Para los sobrevivientes, había un calentadito o un guiso de pescado que la tía Luz, con toda la energía de una mujer acostumbrada al combate diario con la vida, preparaba de manera sabrosa y diligente. A estas alturas de la fiesta, yo ya estaba en mi cama, durmiendo la gran borrachera que me había hecho hablar hasta por los codos y me había mandado, finalmente, con paso vacilante hasta el baño para arrojar –que tal desperdicio, por Dios- la deliciosa comida de la tía Luz. Yo me enteraba de los últimos detalles de la fiesta en los días siguientes, cuando en las noches nos reuníamos todos en casa y hacíamos unas sobremesas divertidas intercambiando comentarios e historias de todo lo que había ocurrido en la celebración.

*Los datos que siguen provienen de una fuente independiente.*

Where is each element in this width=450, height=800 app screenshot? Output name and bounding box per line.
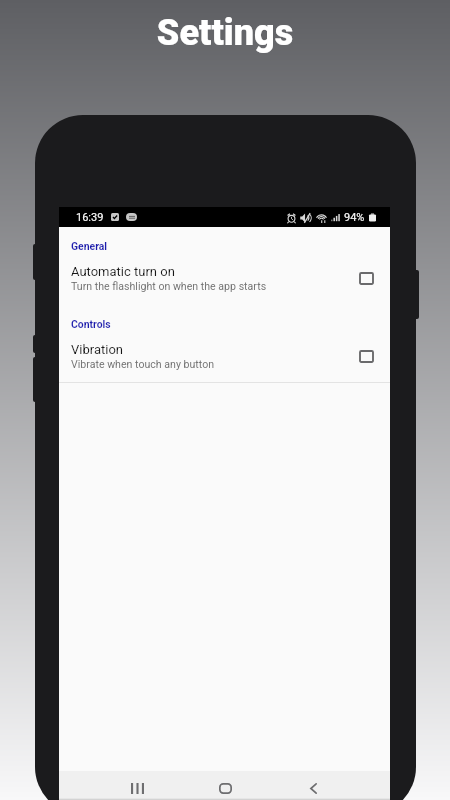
button[interactable]: Vibration xyxy=(354,344,378,368)
button[interactable]: Recent apps xyxy=(109,774,165,800)
staticText: 16:39 xyxy=(76,211,104,224)
button[interactable]: Automatic turn on xyxy=(354,266,378,290)
button[interactable]: Automatic turn on xyxy=(59,264,390,292)
button[interactable]: Vibration xyxy=(59,342,390,370)
staticText: Vibration xyxy=(71,342,123,357)
staticText: Vibrate when touch any button xyxy=(71,358,215,370)
staticText: Controls xyxy=(71,318,111,330)
staticText: Settings xyxy=(0,12,450,54)
staticText: Turn the flashlight on when the app star… xyxy=(71,280,267,292)
staticText: 94% xyxy=(344,211,365,224)
staticText: Automatic turn on xyxy=(71,264,175,279)
button[interactable]: Home xyxy=(197,774,253,800)
staticText: General xyxy=(71,240,108,252)
button[interactable]: Back xyxy=(285,774,341,800)
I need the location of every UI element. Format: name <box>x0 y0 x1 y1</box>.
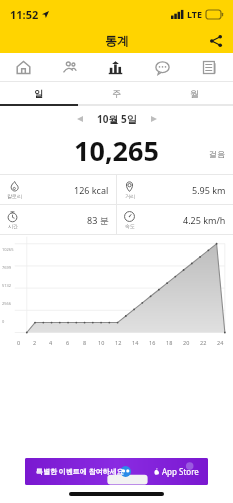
staticText: 일 <box>34 88 43 99</box>
staticText: 10 <box>98 339 105 346</box>
staticText: 0 <box>2 319 5 324</box>
button[interactable]: 주 <box>77 82 155 104</box>
staticText: 14 <box>132 339 139 346</box>
button[interactable]: Share <box>205 30 227 52</box>
staticText: 5132 <box>2 283 12 288</box>
button[interactable]: News <box>186 53 233 81</box>
staticText: 주 <box>112 88 121 99</box>
button[interactable]: 시간 <box>0 205 116 234</box>
staticText: 시간 <box>8 223 18 229</box>
staticText: 10월 5일 <box>97 112 137 126</box>
staticText: 월 <box>190 88 199 99</box>
staticText: 6 <box>66 339 70 346</box>
staticText: 22 <box>200 339 207 346</box>
staticText: 4.25 km/h <box>183 214 226 226</box>
button[interactable]: Chat <box>139 53 186 81</box>
button[interactable]: Home <box>0 53 46 81</box>
staticText: 특별한 이벤트에 참여하세요 <box>36 467 124 477</box>
button[interactable]: 일 <box>0 82 77 104</box>
staticText: 거리 <box>125 193 135 199</box>
button[interactable]: 속도 <box>117 205 233 234</box>
button[interactable]: Next day <box>145 110 163 128</box>
staticText: LTE <box>187 8 203 20</box>
staticText: 12 <box>115 339 122 346</box>
staticText: 16 <box>149 339 156 346</box>
staticText: 걸음 <box>209 149 225 159</box>
staticText: 11:52 <box>10 7 39 22</box>
button[interactable]: Friends <box>46 53 92 81</box>
staticText: 18 <box>166 339 173 346</box>
staticText: 10,265 <box>74 132 159 166</box>
button[interactable]: Previous day <box>71 110 89 128</box>
staticText: 2 <box>33 339 37 346</box>
staticText: 5.95 km <box>192 184 226 196</box>
button[interactable]: 칼로리 <box>0 175 116 204</box>
button[interactable]: 특별한 이벤트에 참여하세요 <box>25 458 208 485</box>
staticText: 속도 <box>125 223 135 229</box>
staticText: 126 kcal <box>74 184 109 196</box>
staticText: 8 <box>83 339 87 346</box>
staticText: 칼로리 <box>7 193 22 199</box>
staticText: 24 <box>217 339 224 346</box>
staticText: 20 <box>183 339 190 346</box>
staticText: 4 <box>49 339 53 346</box>
staticText: 통계 <box>105 33 129 48</box>
staticText: 0 <box>17 339 21 346</box>
button[interactable]: 거리 <box>117 175 233 204</box>
button[interactable]: Statistics <box>92 53 139 81</box>
staticText: App Store <box>162 466 199 477</box>
staticText: 2566 <box>2 301 12 306</box>
staticText: 7699 <box>2 265 12 270</box>
staticText: 83 분 <box>87 214 109 226</box>
button[interactable]: 월 <box>155 82 233 104</box>
staticText: 10265 <box>2 247 14 252</box>
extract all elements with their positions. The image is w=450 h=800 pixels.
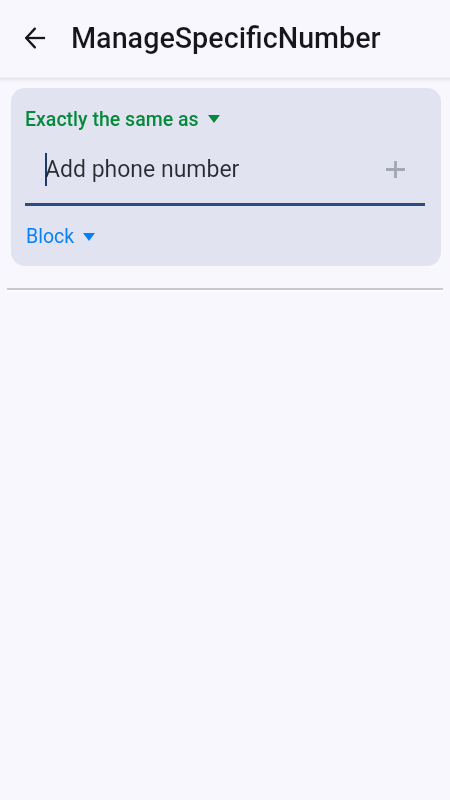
button[interactable]: Back: [13, 16, 57, 60]
staticText: Exactly the same as: [25, 108, 199, 131]
button[interactable]: Block: [24, 222, 114, 252]
button[interactable]: Exactly the same as: [23, 105, 235, 135]
button[interactable]: Add: [375, 149, 415, 189]
staticText: Add phone number: [45, 156, 240, 183]
button[interactable]: Add phone number: [25, 145, 365, 203]
staticText: ManageSpecificNumber: [71, 21, 381, 55]
staticText: Block: [26, 225, 75, 248]
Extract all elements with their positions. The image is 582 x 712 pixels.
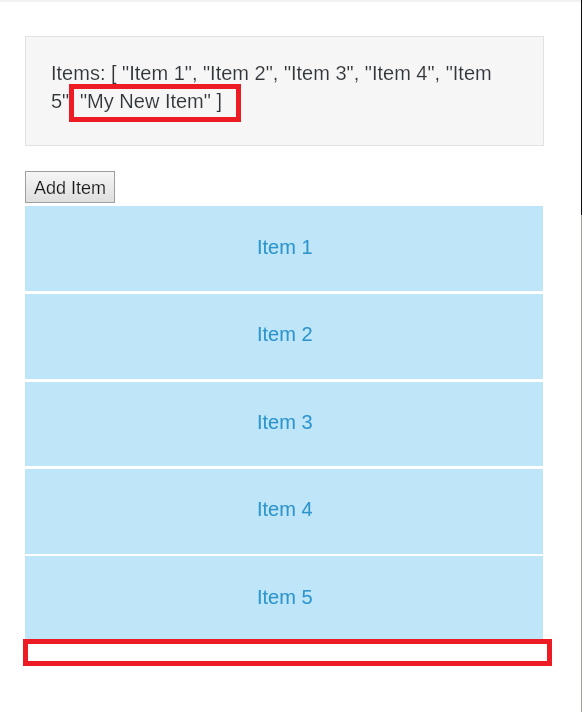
other: Scrollbar track xyxy=(581,0,582,712)
staticText: Item 5 xyxy=(257,586,313,608)
staticText: 5" xyxy=(51,90,70,112)
button[interactable]: Item 1 xyxy=(25,206,543,291)
button[interactable]: Item 5 xyxy=(25,556,543,640)
button[interactable]: Item 2 xyxy=(25,294,543,379)
staticText: Items: [ "Item 1", "Item 2", "Item 3", "… xyxy=(51,62,492,84)
button[interactable]: Item 3 xyxy=(25,382,543,466)
staticText: "My New Item" ] xyxy=(80,90,222,112)
button[interactable]: Item 4 xyxy=(25,469,543,554)
staticText: Add Item xyxy=(34,178,107,198)
staticText: Item 1 xyxy=(257,236,313,258)
button[interactable]: Add Item xyxy=(25,171,115,203)
staticText: Item 4 xyxy=(257,498,313,520)
staticText: Item 3 xyxy=(257,411,313,433)
staticText: Item 2 xyxy=(257,323,313,345)
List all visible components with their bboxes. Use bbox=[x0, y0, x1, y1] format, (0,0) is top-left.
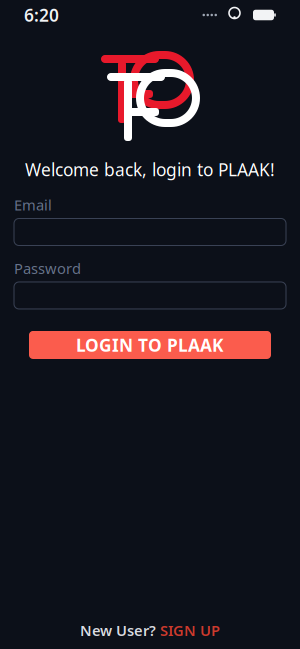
staticText: LOGIN TO PLAAK bbox=[76, 334, 224, 356]
staticText: Password bbox=[14, 258, 81, 278]
staticText: SIGN UP bbox=[160, 620, 220, 640]
button[interactable]: LOGIN TO PLAAK bbox=[29, 331, 271, 359]
button[interactable]: New User? bbox=[80, 620, 220, 640]
staticText: Email bbox=[14, 195, 52, 214]
staticText: New User? bbox=[80, 620, 156, 640]
staticText: Welcome back, login to PLAAK! bbox=[25, 158, 275, 181]
staticText: 6:20 bbox=[24, 4, 59, 26]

Y recuerdo también con cierta nostalgia, aquellas noches, ya del dos de mayo, cuando la noche avanzaba y el tío Pepe, con su bata azul, sin afeitar y el escaso pelo que le crecía a los lados de su noble cabeza calva, echaba una mirada cansina a la imagen televisiva y hacía algunos comentarios sobre la fiesta y el buen rato vivido. A veces se reía, recordando algunos momentos divertidos. Yo lo miraba y escuchaba con afecto y gratitud, acompañando su resaca con la mía. “Y esto es la vida, Rogelio”, me decía, entre nostálgico e irónico.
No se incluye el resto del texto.